Ce samedi, à 14h, de nombreux spectateurs arrivent à La Criée avec leur pique-nique pour participer à Léon Blum Une vie héroïque, un spectacle ponctué d’un bal à 17h30 et d’un banquet à 22h sur de grandes tables recouvertes de nappes rouges et blanches en carrés. Dans la file d’attente, Léa, la trentaine, s’est jointe au jeu avec sa sœur : «Je suis un grand fan du podcast de Philippe Collin, ça m’a attiré“, a-t-il déclaré. C’est vraiment un spectacle pas comme les autres que nous avons vécu, convivial et citoyen, comme l’espérait Robin Renucci, directeur de la Criée.

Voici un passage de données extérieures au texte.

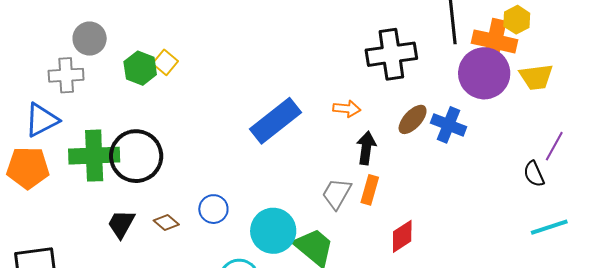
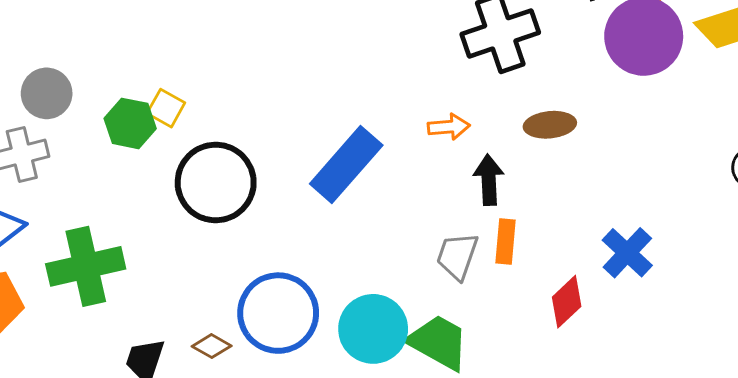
brown ellipse: (413, 119) -> (550, 125), turned 52
blue cross: (449, 125) -> (627, 253), moved, turned 32
black circle: (136, 156) -> (216, 182), moved
blue circle: (213, 209) -> (278, 313), size x1.8

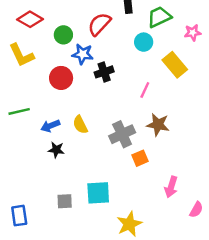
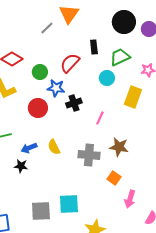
yellow rectangle: (175, 65) -> (133, 97), turned 60
pink line: (145, 90) -> (100, 118), moved
gray cross: (122, 134) -> (89, 155), turned 30
black star: (56, 150) -> (21, 166), moved
orange square: (140, 158) -> (114, 178), moved, turned -32
gray square: (65, 201) -> (41, 211), size x1.5

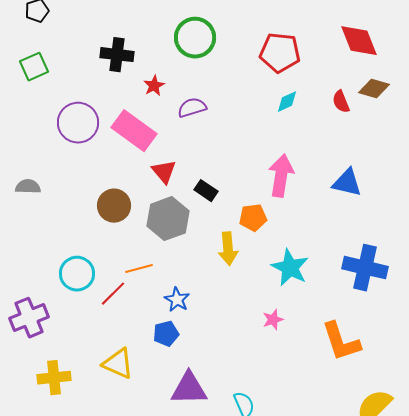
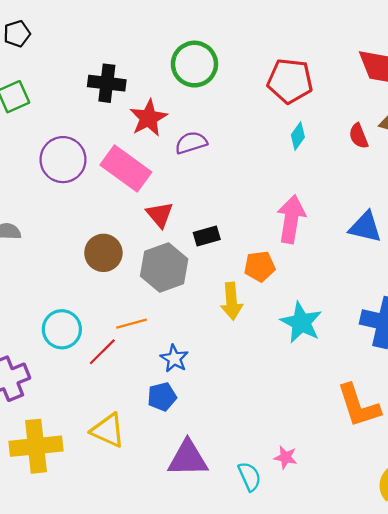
red star: (154, 86) -> (148, 118), size x1.6
cyan diamond: (287, 102) -> (298, 136), turned -30
black rectangle: (206, 191) -> (207, 236), turned -50
pink star: (273, 320) -> (285, 457), moved, turned 30
yellow cross: (54, 378) -> (36, 446), size x1.4

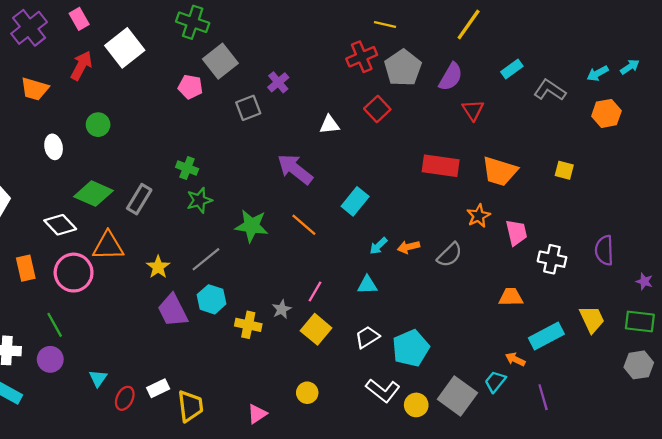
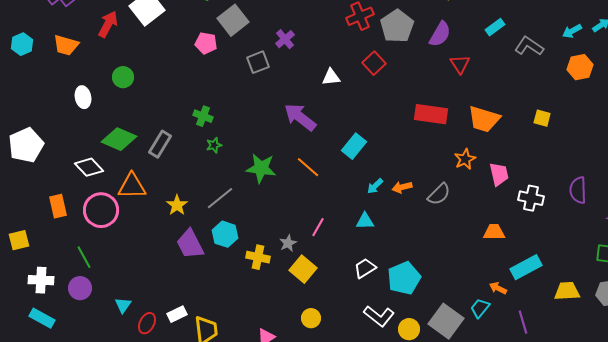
green star: (199, 200) -> (214, 145), size x0.7
yellow trapezoid: (592, 319) -> (567, 291), moved, turned -68
yellow square: (316, 329) -> (303, 269), moved

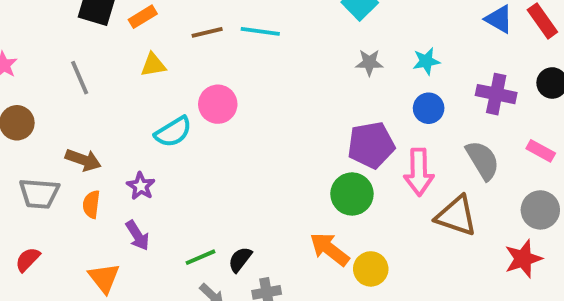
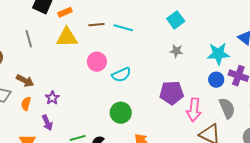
cyan star: (426, 61) -> (218, 54), moved, size x1.6
yellow triangle: (153, 65) -> (67, 37), size x1.6
blue circle: (429, 108) -> (216, 80), moved
cyan semicircle: (173, 132) -> (121, 75), moved
green circle: (352, 194) -> (121, 113), moved

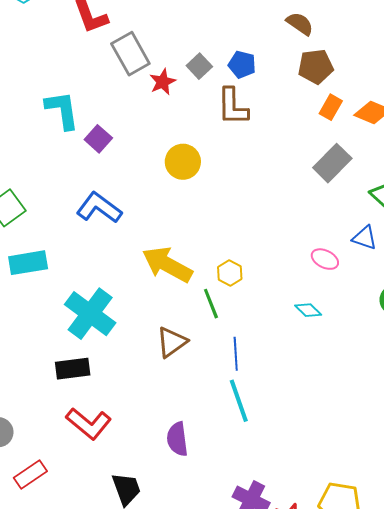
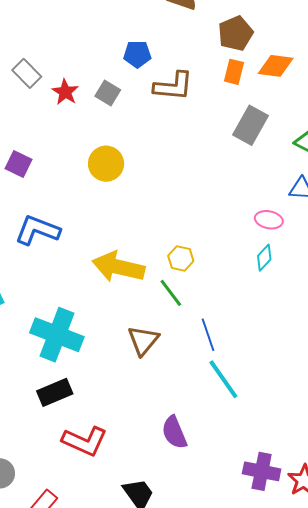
gray rectangle: (130, 54) -> (27, 73), size x0.7
gray square: (199, 66) -> (108, 93), moved
brown pentagon: (316, 67) -> (236, 33), moved
brown L-shape: (233, 107) -> (173, 86), moved, turned -69
cyan diamond: (308, 310) -> (264, 258), moved, turned -76

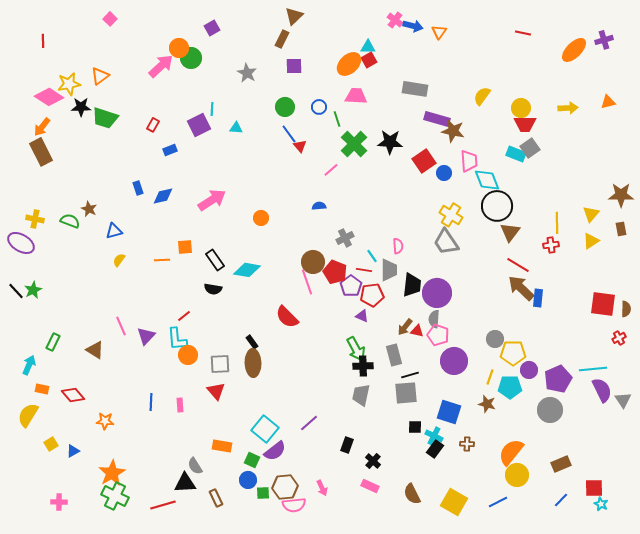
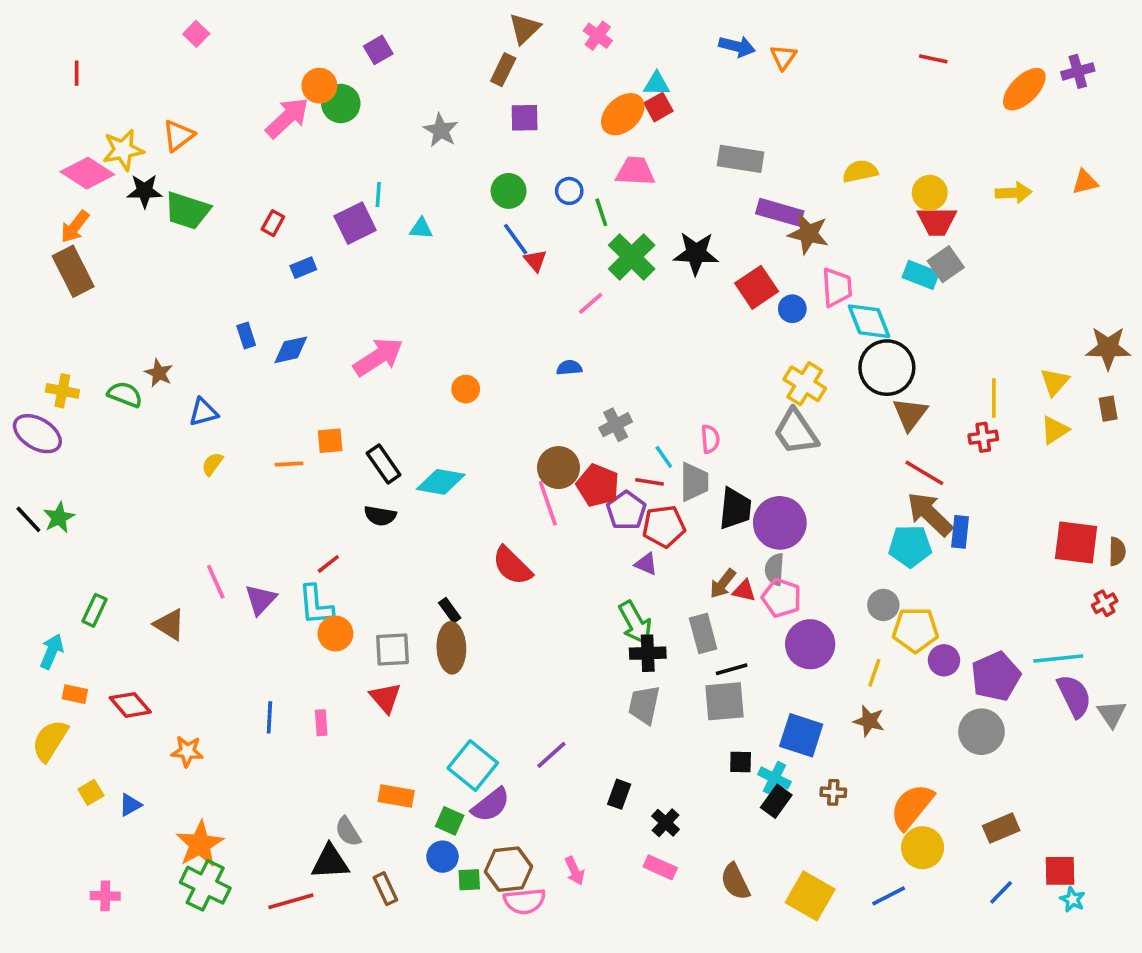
pink cross: (395, 20) -> (598, 36), moved
yellow semicircle: (482, 96) -> (860, 171), turned 42
cyan pentagon: (510, 387) -> (910, 546), moved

Le format exceptionnel de neuf heures permet d’entrer dans la complexité historique de Léon Blum sans le réduire au totem du Front populaire et des congés payés de 1936. Ces heures se déroulent comme un “lettre par la poste» grâce au rythme radio animé par Philippe Collin, aux comédiens professionnels, Charles Berling et Bérengère Warluzel, et amateurs, ainsi qu’au scénographe Sébastien Goethals qui fait revivre sous nos yeux des épisodes historiques : l’affaire Dreyfus, la rue , les combats des ligues d’extrême droite en 1934, l’euphorie et l’insouciance sur les plages de l’été 1936, etc.
Colpisce Charles Berling
La réussite du projet tient évidemment au talent de Charles Berling : il incarne de manière surprenante Léon Blum avec sa voix fine et ses lunettes, sa précision, sa lucidité historique, son courage physique face à la violence des attentats antisémites. L’équipage éphémère réuni autour de lui est tout aussi talentueux et met en évidence la dimension citoyenne du projet et évite avec brio le piège de la nostalgie. Une chorale de lycéens de l’école Domaine des Possibilités d’Arles interprète les chansons L’Internationale, Vas-y Léon, Le - des Cerises et incarne la foule qui applaudit ou vilipende Blum selon les circonstances et les alignements politiques.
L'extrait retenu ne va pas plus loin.